You'll recall he's afraid of being turned into a pig.
The second time he objects, Odysseus considers taking a sword and
cutting off his head;
however, Eurylochos is a relative,
and he's persuaded against it (10.428-448).
The literary form in which Plato casts Glaucon's
objection to the "city of sows" is obviously something of a joke at
his brother's expense. Glaucon
prefers a feverish city in which war-loving guardians are necessary to get him
his relishes. How unjust would
such a city be? In the Odyssey, Circe's magic transforms Odysseus's men into swine, but it
also tames wolves and lions. The
wolves and lions that guard her household greet Odysseus's men as friends
they do not attack and eat them. And
no swine are eaten either;
instead, when Odysseus establishes a new order in her household,
Circe transforms the swine into men again.
In Glaucon's city, the guardians are dogs
gone wild: they would attack and
devour enemy and friend alike. They're
such universal wolves that a great deal of effort is expended in teaching them
to be able to distinguish friend from enemy properly.
And yet, what good is all their education?
Learning to harm only one's enemies would not make a guardian just.
Socrates had refuted that definition of justice earlier in the
evening's discussion. For
Socrates, justice is at the least helping your friends and harming no
one (335e). Circe's wolves and
lions are just guardians;
the guardians of Glaucon's city are
not.
When
Plato has Socrates says he's "at a loss" for a solution to the
problem of the good guardian, he has him turn to philosophy.

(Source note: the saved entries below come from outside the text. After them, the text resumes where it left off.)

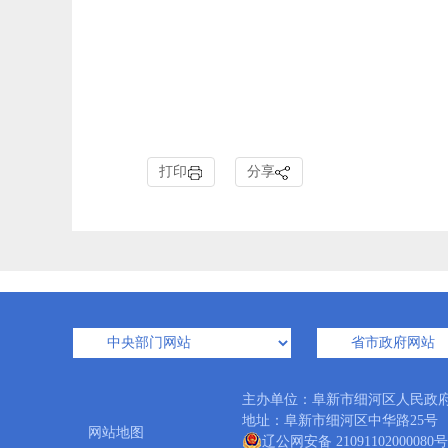
打印
分享
主办单位：阜新市细河区人民政
地址：阜新市细河区中华路25号 邮编：
网站地图
辽公网安备 21091102000080号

That's the question with which I began, the question that always
returns: what is philosophy for
Plato? and what is its relevance?
Is philosophy something like a magic of the pretty extreme?
and is politics necessarily something like
cannibalism? Answers to these
questions require us to read the Republic in small letters as well as big letters.
The Odyssey too. And
why not Aristophanes while we're at it? What
better guides to morals and reason?
[1]
"The
Uses of Plato in Voegelin's Philosophy,"
Eric Voegelin Society, American Political
Science Association (1996), San Francisco.
[2]
"The
Significance of Plato's Timaeus
and Critias
in Eric Voegelin's Philosophy," published
in the proceedings of the Second International Conference on the Work of
Eric Voegelin (1997), University of Manchester.
[3]
"Ascending
with Socrates: Plato's Use of
Homeric Imagery in the Symposium,
Interpretation 31/3 (2004), 325-350.
[4]
Plato
through Homer: Poetry and
Philosophy in the Cosmological Dialogues
(University of Missouri Press, 2003).